▶ **ACTIVITY**:
Go through the records and report each line holding the string "Skills".

Pixel coordinate grounding data:
□ □ □
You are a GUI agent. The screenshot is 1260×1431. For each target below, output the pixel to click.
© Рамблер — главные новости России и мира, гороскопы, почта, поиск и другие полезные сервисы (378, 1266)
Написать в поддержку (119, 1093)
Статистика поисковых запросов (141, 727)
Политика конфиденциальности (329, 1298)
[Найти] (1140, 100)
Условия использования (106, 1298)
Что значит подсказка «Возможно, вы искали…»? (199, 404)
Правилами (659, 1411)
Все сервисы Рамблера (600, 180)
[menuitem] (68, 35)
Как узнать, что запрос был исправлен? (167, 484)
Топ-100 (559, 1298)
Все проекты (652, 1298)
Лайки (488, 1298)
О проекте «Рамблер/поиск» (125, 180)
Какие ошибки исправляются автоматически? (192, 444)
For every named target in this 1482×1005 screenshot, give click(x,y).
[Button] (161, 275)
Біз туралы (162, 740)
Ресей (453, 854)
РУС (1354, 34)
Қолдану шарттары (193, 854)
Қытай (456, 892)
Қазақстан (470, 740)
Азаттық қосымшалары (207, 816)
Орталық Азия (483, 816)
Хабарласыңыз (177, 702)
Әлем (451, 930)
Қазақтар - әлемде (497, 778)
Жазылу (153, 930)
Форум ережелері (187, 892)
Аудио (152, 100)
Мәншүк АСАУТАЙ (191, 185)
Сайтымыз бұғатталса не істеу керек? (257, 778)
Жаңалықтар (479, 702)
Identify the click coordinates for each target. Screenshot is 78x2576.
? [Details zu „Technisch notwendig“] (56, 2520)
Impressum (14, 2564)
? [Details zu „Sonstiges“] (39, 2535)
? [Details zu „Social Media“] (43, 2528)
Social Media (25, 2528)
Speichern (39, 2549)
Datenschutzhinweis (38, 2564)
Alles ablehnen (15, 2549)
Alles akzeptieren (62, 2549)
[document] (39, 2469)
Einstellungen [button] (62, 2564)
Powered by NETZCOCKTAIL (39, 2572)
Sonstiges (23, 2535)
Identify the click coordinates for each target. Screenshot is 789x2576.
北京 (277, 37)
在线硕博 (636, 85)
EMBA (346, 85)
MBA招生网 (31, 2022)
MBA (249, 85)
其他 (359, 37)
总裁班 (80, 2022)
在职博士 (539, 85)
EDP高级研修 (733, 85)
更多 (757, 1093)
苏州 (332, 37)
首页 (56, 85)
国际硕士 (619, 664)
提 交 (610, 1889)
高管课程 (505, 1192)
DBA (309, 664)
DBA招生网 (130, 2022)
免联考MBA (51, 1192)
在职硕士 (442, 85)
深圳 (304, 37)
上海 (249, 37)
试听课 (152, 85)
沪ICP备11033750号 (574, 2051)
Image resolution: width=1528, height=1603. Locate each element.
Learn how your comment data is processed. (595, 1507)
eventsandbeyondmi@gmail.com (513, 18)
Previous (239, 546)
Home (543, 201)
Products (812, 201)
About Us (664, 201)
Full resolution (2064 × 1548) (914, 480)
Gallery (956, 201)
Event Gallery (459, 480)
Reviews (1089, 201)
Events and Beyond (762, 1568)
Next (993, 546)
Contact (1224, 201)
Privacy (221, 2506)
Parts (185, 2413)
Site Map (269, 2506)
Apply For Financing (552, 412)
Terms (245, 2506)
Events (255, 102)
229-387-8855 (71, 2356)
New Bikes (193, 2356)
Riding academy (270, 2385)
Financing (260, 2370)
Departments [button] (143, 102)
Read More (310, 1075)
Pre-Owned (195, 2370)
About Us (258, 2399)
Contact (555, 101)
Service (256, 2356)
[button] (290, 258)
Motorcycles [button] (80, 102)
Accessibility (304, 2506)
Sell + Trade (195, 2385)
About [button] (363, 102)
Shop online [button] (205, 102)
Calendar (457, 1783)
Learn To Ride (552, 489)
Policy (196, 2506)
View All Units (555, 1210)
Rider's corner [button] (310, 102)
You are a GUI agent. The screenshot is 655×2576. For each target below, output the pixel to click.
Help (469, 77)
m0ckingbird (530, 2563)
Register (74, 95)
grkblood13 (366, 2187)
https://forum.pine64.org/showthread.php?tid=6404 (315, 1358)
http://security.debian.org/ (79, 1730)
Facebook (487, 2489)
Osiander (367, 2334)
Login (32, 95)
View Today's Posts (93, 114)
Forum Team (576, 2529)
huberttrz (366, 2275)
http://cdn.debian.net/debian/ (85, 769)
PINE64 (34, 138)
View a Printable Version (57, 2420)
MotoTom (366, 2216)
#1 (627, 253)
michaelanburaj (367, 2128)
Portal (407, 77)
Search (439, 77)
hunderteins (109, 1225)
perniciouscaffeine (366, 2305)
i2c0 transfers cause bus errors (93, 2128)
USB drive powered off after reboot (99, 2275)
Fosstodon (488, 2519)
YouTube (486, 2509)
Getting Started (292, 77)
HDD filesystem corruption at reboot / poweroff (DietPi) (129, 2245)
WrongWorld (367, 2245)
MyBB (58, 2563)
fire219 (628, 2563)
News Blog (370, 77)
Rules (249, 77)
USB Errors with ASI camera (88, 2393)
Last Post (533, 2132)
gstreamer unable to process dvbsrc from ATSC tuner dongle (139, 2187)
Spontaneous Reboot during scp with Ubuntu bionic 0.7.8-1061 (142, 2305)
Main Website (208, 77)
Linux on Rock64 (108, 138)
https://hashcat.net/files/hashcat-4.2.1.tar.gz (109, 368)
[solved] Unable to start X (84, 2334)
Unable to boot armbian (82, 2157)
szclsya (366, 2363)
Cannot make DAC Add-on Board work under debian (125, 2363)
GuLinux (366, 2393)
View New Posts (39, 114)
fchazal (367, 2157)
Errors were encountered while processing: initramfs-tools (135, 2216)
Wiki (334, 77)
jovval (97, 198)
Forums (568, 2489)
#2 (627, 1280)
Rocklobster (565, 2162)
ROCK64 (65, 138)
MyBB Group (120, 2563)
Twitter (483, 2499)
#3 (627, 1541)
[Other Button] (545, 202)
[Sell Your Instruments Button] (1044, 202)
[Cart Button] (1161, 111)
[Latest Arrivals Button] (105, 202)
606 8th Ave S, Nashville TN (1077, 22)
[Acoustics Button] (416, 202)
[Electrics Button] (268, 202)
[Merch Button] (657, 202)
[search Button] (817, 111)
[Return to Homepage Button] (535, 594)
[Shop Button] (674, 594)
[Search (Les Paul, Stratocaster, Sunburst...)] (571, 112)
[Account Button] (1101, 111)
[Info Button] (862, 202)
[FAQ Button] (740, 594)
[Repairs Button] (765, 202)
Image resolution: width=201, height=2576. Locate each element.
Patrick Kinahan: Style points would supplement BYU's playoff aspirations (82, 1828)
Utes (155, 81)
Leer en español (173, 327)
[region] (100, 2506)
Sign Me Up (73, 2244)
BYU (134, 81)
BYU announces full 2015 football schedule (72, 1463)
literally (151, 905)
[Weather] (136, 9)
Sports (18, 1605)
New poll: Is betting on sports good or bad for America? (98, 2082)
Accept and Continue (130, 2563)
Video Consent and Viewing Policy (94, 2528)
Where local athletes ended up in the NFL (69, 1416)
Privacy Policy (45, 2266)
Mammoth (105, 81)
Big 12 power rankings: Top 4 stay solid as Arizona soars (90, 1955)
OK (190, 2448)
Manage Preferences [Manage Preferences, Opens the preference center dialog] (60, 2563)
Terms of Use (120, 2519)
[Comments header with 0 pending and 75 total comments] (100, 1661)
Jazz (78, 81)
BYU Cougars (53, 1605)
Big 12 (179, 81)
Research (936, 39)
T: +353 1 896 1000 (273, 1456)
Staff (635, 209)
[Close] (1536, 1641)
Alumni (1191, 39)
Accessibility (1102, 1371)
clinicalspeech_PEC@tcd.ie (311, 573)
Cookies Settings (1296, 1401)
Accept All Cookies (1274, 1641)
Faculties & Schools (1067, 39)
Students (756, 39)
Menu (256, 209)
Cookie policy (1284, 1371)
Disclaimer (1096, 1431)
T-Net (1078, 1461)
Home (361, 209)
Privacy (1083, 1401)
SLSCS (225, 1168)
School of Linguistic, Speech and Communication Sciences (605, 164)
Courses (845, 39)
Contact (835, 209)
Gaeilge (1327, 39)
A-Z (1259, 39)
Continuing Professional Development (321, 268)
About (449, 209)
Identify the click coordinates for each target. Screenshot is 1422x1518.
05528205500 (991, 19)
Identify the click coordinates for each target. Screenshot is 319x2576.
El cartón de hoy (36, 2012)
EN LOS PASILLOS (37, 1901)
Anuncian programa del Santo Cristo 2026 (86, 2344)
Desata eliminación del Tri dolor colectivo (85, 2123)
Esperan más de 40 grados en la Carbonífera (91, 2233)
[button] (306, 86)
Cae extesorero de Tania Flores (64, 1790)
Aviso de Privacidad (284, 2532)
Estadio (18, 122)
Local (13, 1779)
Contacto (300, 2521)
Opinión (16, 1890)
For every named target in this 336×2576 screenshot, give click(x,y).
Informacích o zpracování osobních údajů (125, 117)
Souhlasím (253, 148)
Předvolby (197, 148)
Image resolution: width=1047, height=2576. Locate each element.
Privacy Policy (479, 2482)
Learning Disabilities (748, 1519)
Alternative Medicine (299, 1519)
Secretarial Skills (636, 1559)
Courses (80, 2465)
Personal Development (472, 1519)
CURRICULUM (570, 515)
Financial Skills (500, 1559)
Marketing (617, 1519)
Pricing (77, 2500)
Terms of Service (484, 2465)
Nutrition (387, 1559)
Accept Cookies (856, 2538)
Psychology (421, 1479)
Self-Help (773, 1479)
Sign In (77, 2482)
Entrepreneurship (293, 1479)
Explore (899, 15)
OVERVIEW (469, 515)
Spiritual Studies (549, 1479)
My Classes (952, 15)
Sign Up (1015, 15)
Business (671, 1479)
□ □ □
▶ **TASK OUTPUT**:
Secretarial Skills (636, 1559)
Financial Skills (500, 1559)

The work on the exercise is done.